Year of Publication
Journal of the ACM
Runtime verification is a lightweight method for monitoring the formal specification of a system during its execution. It has recently been shown that a given state predicate can be monitored consistently by a set of crash-prone asynchronous distributed monitors observing the system, only if each monitor can emit verdicts taken from a large enough finite set. We revisit this impossibility result in the concrete context of linear-time logic (LTL) semantics for runtime verification, that is, when the correctness of the system is specified by an LTL formula on its execution traces. First, we show that monitors synthesized based on the 4-valued semantics of LTL (RV-LTL) may result in inconsistent distributed monitoring, even for some simple LTL formulas.
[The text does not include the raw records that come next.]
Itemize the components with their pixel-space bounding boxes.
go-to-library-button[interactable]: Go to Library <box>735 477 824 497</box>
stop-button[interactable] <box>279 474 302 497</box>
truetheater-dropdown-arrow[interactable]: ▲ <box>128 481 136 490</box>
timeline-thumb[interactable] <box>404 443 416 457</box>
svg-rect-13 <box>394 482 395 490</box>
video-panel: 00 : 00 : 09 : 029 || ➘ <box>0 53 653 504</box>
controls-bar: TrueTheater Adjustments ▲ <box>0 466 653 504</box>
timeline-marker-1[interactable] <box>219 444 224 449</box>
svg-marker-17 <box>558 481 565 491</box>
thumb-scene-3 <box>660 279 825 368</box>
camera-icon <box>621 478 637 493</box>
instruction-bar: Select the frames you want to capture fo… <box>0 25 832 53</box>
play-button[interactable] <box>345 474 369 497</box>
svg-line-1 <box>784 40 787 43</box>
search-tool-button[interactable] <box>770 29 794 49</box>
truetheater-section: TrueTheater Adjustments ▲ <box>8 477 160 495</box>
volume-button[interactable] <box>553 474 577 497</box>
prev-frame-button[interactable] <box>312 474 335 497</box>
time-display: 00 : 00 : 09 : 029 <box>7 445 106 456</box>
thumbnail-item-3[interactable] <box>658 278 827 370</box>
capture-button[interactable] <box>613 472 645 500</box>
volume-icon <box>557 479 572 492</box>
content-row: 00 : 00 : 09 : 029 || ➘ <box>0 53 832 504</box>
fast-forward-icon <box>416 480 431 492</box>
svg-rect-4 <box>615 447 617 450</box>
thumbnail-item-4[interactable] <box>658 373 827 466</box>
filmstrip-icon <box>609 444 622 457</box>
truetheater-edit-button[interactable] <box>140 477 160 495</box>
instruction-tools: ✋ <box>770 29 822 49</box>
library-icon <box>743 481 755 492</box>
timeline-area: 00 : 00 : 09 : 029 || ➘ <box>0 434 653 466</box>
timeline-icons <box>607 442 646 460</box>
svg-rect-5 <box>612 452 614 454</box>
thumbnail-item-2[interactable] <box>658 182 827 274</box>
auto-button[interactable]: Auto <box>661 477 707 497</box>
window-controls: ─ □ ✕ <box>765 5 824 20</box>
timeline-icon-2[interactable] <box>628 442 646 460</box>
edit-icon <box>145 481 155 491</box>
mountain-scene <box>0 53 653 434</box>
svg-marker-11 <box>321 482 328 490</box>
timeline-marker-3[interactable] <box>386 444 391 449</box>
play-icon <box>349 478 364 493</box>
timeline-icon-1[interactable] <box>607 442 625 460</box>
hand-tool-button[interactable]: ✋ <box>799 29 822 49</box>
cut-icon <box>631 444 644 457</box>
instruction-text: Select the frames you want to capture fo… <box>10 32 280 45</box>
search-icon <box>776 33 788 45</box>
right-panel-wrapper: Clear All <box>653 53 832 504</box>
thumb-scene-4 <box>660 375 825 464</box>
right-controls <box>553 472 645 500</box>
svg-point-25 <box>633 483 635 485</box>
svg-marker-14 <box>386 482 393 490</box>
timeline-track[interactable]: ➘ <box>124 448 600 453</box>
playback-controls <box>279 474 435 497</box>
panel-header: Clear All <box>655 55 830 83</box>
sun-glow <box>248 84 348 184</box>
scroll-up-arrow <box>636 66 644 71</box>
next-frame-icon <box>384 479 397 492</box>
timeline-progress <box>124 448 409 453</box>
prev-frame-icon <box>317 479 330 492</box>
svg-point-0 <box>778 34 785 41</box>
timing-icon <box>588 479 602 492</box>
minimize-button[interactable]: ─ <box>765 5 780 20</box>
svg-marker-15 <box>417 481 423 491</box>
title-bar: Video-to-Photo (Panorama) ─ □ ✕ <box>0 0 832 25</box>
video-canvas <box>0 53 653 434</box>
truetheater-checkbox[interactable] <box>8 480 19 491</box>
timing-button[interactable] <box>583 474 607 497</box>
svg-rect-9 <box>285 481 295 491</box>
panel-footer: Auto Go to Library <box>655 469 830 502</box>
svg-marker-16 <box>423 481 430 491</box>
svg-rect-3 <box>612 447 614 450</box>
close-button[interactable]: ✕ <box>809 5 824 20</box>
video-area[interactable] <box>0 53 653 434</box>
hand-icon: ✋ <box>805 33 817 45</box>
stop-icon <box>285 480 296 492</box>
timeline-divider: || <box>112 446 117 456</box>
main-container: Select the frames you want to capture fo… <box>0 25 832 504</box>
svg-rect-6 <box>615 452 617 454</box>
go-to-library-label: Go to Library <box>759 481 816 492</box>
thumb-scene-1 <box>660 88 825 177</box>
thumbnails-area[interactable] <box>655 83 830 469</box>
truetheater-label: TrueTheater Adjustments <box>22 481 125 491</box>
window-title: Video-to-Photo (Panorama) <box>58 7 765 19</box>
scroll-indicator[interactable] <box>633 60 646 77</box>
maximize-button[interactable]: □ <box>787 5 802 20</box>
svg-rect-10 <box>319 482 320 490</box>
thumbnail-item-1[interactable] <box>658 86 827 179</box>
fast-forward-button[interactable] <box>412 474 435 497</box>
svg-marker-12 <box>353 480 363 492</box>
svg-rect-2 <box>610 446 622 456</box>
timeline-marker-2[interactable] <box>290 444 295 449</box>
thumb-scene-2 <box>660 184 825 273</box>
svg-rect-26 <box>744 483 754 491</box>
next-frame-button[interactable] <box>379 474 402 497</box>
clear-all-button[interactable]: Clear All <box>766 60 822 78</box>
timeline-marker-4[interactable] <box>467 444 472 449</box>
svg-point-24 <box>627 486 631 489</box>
More generally, given any LTL formula 𝜑, we relate the number of different verdicts required by the monitors for consistently monitoring 𝜑, with a specific structural characteristic of 𝜑 called its alternation number. Specifically, we show that, for every 𝑘 ≥ 0, there is an LTL formula 𝜑 with alternation number 𝑘 that cannot be verified at runtime by distributed monitors emitting verdicts from a set of cardinality smaller than 𝑘 + 1. On the positive side, we define a family of logics, called distributed LTL (abbreviated as DLTL), parameterized by 𝑘 ≥ 0, which refines RV-LTL by incorporating 2𝑘 + 4 truth values. Our main contribution is to show that, for every 𝑘 ≥ 0, every LTL formula 𝜑 with alternation number 𝑘 can be consistently monitored by distributed monitors, each running an automaton based on a (2⌈𝑘/2⌉ + 4)-valued logic taken from the DLTL family.